Forgiveness is giving up all hope of having had a better past.
- Anne Lamott
A friend of mine recently posted this on her Facebook status. Anne Lamott is one of my favorite authors and coming to grips with my own past one of my greatest challenges. So this really touched me.
Forgiveness is both about me and others. I have to forgive myself and those who wrong me. As Anne Lamott points out so well, it’s about coming to terms with my unchangeable past, both my actions and the actions of others.
I’ve spent a considerable amount of time coming to terms with my actions. With letting go of the guilt and not living in regret. I did much wrong, and yet that past is filled with blessings that came out of the wrong I did. I still struggle with regret, with opportunities missed or squandered. But I can forgive myself.
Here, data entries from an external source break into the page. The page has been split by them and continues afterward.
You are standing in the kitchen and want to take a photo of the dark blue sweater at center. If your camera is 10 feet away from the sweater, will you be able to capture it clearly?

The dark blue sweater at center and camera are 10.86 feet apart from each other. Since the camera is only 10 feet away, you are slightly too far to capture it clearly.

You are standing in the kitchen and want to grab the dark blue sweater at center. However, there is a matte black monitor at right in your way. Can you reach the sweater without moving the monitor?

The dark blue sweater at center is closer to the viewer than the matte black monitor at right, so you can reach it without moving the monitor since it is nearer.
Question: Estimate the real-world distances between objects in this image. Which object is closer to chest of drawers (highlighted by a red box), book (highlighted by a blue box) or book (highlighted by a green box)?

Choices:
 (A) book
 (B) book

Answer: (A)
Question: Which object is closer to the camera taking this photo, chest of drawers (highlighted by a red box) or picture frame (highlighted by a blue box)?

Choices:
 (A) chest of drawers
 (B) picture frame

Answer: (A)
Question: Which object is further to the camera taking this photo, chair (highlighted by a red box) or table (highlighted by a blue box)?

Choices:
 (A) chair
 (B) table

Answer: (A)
I can usually forgive others. And sometimes easily, or relatively easily. Even for some pretty bad things. My problem is that I can’t forget. Being reminded just brings the hurt or anger back, and I have to go through forgiving again. Over time, it becomes easier and eventually the pain fades.
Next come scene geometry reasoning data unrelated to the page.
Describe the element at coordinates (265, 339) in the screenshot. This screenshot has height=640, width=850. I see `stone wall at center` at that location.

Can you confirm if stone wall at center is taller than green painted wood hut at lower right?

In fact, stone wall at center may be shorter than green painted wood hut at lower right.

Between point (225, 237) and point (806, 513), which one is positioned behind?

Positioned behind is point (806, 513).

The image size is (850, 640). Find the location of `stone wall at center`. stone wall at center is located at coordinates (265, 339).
But some things don’t work like that. They always hurt, and they always will. My struggle is how to move forward, knowing that those memories will always be there and will always be painful, but knowing that I cannot change the past and that the past is not my present nor my future. It’s a challenge to not allow those feelings to continue to affect my relationships. To remind myself of forgiveness, despite the memory. It is so hard to let go of some things which hurt us, even though by doing so we only hurt ourselves over and over.
I don’t really know what to do about it. I think it’s normal. And we find ways to deal with it or we let it continue to screw up our lives. I just sometimes wish there were a way to truly forget. Forgiveness is having to remember, but let it go. To really know that the past is the past.